Parabolica.MX escribe Fernando Maldonado
Durante décadas, algunos de los medios de comunicación que se conoce en el ámbito local y nacional han construido famas y derribado reputaciones.
Lo han hecho con relativa facilidad porque desde el ecosistema informativo se miente con relativa impunidad.
Los casos que son ejemplo abundan. Aquí se citarán algunos de ellos, para dar una muestra de esa conducta inmoral que no trajo sanción alguna, aun a sabiendas de que se trató de una consigna por interés.
El 6 y 7 de noviembre de 2017 Televisa Puebla transmitió un reportaje en dos entregas en los que se aseguró, Alejandro Armenta había manipulado dinero para atender a damnificados del huracán Dean una década antes, en 2007.
No había que tener una bola de cristal para entender que ese trabajo sucio era un encargo del grupo político del panista Rafael Moreno Valle para descarrilar por la mala a quien ya veían con potencial de crecimiento en la esfera pública.
Era el periodo en el que el diario Cambio de Ignacio Mier utilizaba todo tiempo de adjetivos y apodos para referirse a quien ahora le quema incienso una y otra vez.
Nadie se detuvo a preguntar si lo narrado en esas publicaciones había tenido consecuencias internas en la redacción en la que se construyó la trama mediática.

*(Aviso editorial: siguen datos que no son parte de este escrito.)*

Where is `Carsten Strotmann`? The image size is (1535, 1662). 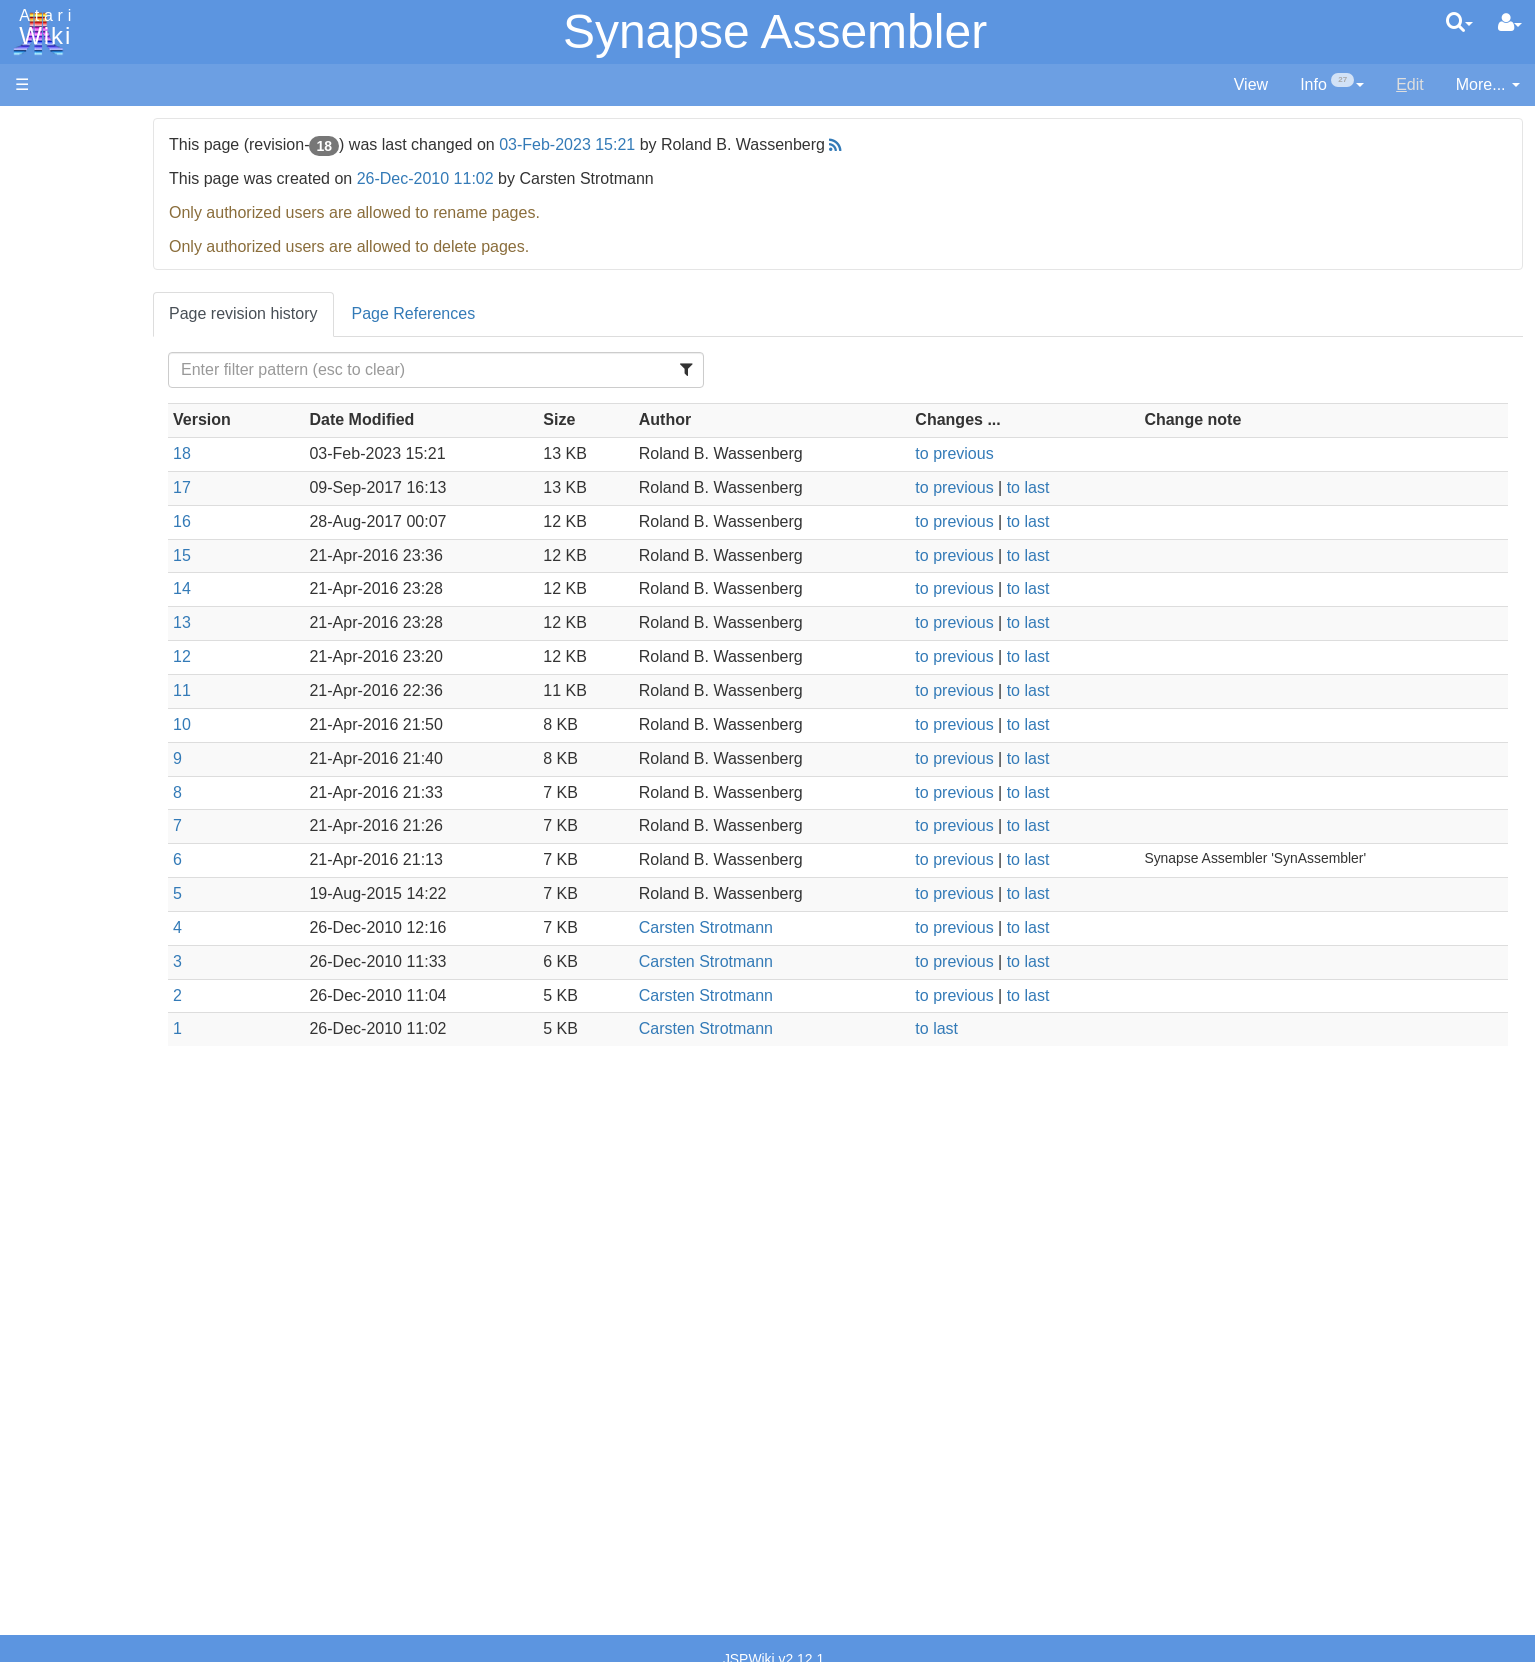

El ejemplo de ese episodio explica con diáfana claridad la necesidad de establecer mecanismos de regulación interna desde los propios medios que ofrecen contenidos a sus audiencias.
En el otro polo está la abierta intervención del poder político para obligar a una televisora como TV Azteca a suspender un programa de televisión desde donde se hacia apología del delito.
Fue el ex presidente Ernesto Zedillo quien en 1997 ordenó sacar del aire un producto chatarra de nombre Ciudad Desnuda que conducían Rocío Sánchez Azuara y Eduardo Blancas, cargado de morbo … Y mentiras, muchas mentiras para estimular el interés de un público desinformado, pero ávido de sangre.
No hubo queja, ni voz que dijera que se había tratado de un acto de censura como ahora clama el presidente del consorcio, Ricardo Salinas Pliego, que ya había utilizado la pantalla para llamar a desconocer a la autoridad capitalina.
“Hoy le tocó a Paco, mañana le puede tocar a usted, a mí o a cualquiera”, dijo en un monólogo antes de saberse que el conductor de televisión Paco Stanley había sido acribillado por sus vínculos con narcotraficantes.
En medio de ese contexto, plagado de conductas inmorales, abusivas e impunes es que surge una voz monocorde que apunta a un ataque a la libertad de expresión.
¿Podría serlo?
Si.
Pero lo cierto es que ha sido consecuencia de una conducta poco honorable que atenta contra la honra de quien se convierte en el blanco de la carga mediática por un interés que nada tiene que ver con el legítimo derecho de llevar información útil a las audiencias.
Es probable que no haya habido en el pasado dos presidentes que hayan sido tan atacados como Andrés Manuel López Obrador y Claudia Sheinbaum.
Pero también hemos visto esa misma conducta en personajes públicos, en la política o la empresa que un día son denigrados sin derecho a una defensa de la honorabilidad.
La discusión sobre la instauración del defensor de las audiencias ha sido una necesidad, dese hace décadas, como ya es una realidad en Estados Unidos, Canadá, Brasil, Colombia y Gran Bretaña, por ejemplo.
Lo que no se puede ni debe permitir que esa regulación venga desde el poder, como sucedía en el régimen de Gustavo Díaz Ordaz y quienes le siguieron.
El axioma que dicta que “la calumnia, cuando no mancha, tizna” no debía tener lugar entre periodistas decentes.